Then I ran the font generator for "Arial Unicode MS" for the Hindi dictionary.  I searched for "temple".  None of the Hindi or anything of the example sentences or grammar tags (in coloured text) showed up.  Only the English in black showed up.

Then I searched for "tree".  Everything looked OK, except the example sentence was on the same line as the search result.  It should be on the next line (there is an "\n" in the source dictionary file).

Then I searched for "house".  Then I got Error II.  The search results were shifted to the right.  And none of the Hindi or example sentences showed up.  Only the English search results were shown.


I uploaded the Hindi source files for the developers.  It is in the "dictionary EngHin (IIIT), 3.1.2" directory.  The file is titled "DfM_Hindi_source_312beta.zip".

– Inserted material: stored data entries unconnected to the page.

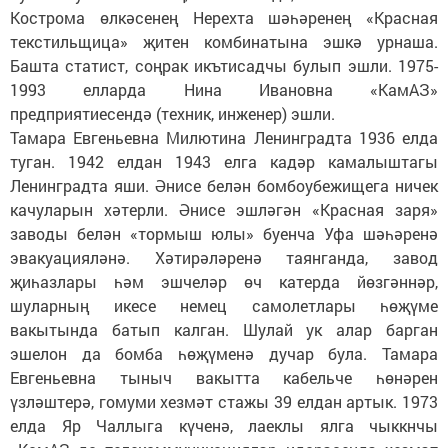
Кострома өлкәсенең Нерехта шәһәренең «Красная
текстильщица» җитен комбинатына эшкә урнаша.
Башта статист, соңрак икътисадчы булып эшли. 1975-
1993 елларда Нина Ивановна «КамАЗ»
предприятиесендә (техник, инженер) эшли.
Тамара Евгеньевна Милютина Ленинградта 1936 елда
туган. 1942 елдан 1943 елга кадәр камалыштагы
Ленинградта яши. Әнисе белән бомбоубежищега ничек
качуларын хәтерли. Әнисе эшләгән «Красная заря»
заводы белән «тормыш юлы» буенча Уфа шәһәренә
эвакуацияләнә. Хәтирәләренә таянганда, завод
җиһазлары һәм эшчеләр өч катерда йөзгәннәр,
шуларның икесе немец самолетлары һөҗүме
вакытында батып калган. Шулай ук алар барган
эшелон да бомба һөҗүменә дучар була. Тамара
Евгеньевна тыныч вакытта кабельче һөнәрен
үзләштерә, гомуми хезмәт стажы 39 елдан артык. 1973
елда Яр Чаллыга күченә, лаеклы ялга чыккнчы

You will need Hindi set up on your computer to use it.  For WinXP:
Control Panel -> Regional and Language Options -> Languages -> select "Install files for complex script and right-to-left languages"

Then open the zip file and extract it to "C:\".  The directory structure is already set as:
C:\Temp\Dict\Hindi\

Then run C:\Temp\Dict\Hindi\setup.bat
Then run the bitmap font generator
Then run C:\Temp\Dict\Hindi\jar.bat

The directories are hard-coded in the BAT files.  Feel free to change the environment how you'd like.

The fonts to use for the font generator are "Arial Unicode MS" (an optional install with Microsoft Office 2000 and higher) and "Mangal".  "Mangal" is the default font for Hindi on Windows, but "Arial Unicode MS" looks better.

Jeff
#82
Quote from: Tomcollins on 12. May 2007, 13:39:06
2) I'm not so familiar with the languages you mentioned, but I know that there are also many character-combinations added as one character in unicode! We have the same problem with the chinese pinyin, since there are tones on the vowels. Like xue2sheng1 should be xuéshēng. We do the convertion with a languageUpdateClass so it is just one character in the dictionary and in the bitmapfontImage.


Yes, pinyin with tone marks works fine in DfM with bitmap fonts.  "e2" is the same as "é".  "é" is only one Unicode block.  So it will display fine with a bitmap font.  "Complex scripts" are not like this.  The consonant and vowel are 2 separate Unicode blocks.  There are no merged "consonant + vowel" Unicode blocks.  Then you would need to make literally thousands to Unicode blocks to handle all the possible combinations of consonants and vowels.  It is simpler in fonts to just make the 50 basic parts and squish them together.

Quote from: Tomcollins on 12. May 2007, 13:39:06
1) Well. For a lot of languages there's some kind of transciption to basic latin. e.g. in chinese that would be pinyin. And if this transcription is added in the search index it's no problem to search for e.g. chinese with devices, which do not support chinese characters.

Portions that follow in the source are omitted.